Data entries:
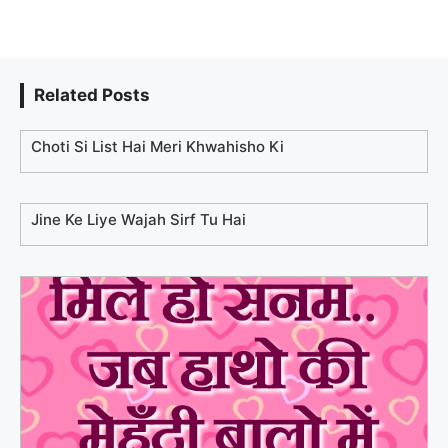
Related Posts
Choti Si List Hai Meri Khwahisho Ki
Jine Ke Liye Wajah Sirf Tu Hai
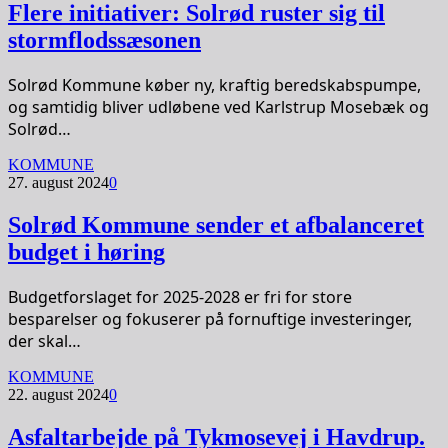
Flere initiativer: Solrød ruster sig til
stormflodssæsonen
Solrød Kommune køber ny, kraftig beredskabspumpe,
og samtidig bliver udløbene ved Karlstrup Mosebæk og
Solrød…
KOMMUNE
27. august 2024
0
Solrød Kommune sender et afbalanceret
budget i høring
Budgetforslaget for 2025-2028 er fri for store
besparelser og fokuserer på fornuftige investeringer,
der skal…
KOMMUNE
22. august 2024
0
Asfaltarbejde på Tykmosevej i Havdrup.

==

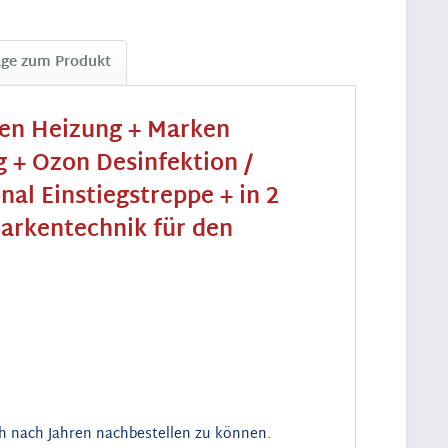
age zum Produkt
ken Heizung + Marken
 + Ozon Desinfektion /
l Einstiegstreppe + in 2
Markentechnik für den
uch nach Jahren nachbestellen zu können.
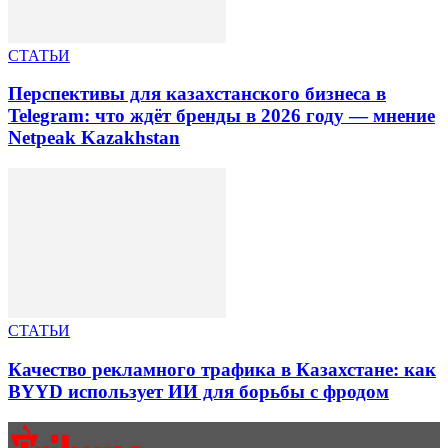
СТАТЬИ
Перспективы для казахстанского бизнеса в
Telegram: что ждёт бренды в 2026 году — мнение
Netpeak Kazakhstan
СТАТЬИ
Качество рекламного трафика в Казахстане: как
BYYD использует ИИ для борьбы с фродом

What you should do: Your answer is the exact run of lines above from the one with "Related Posts" through the one with "Asfaltarbejde på Tykmosevej i Havdrup.", both ends included, minus any picture.

Result of the task:
Related Posts
Choti Si List Hai Meri Khwahisho Ki
Jine Ke Liye Wajah Sirf Tu Hai
Flere initiativer: Solrød ruster sig til
stormflodssæsonen
Solrød Kommune køber ny, kraftig beredskabspumpe,
og samtidig bliver udløbene ved Karlstrup Mosebæk og
Solrød…
KOMMUNE
27. august 2024
0
Solrød Kommune sender et afbalanceret
budget i høring
Budgetforslaget for 2025-2028 er fri for store
besparelser og fokuserer på fornuftige investeringer,
der skal…
KOMMUNE
22. august 2024
0
Asfaltarbejde på Tykmosevej i Havdrup.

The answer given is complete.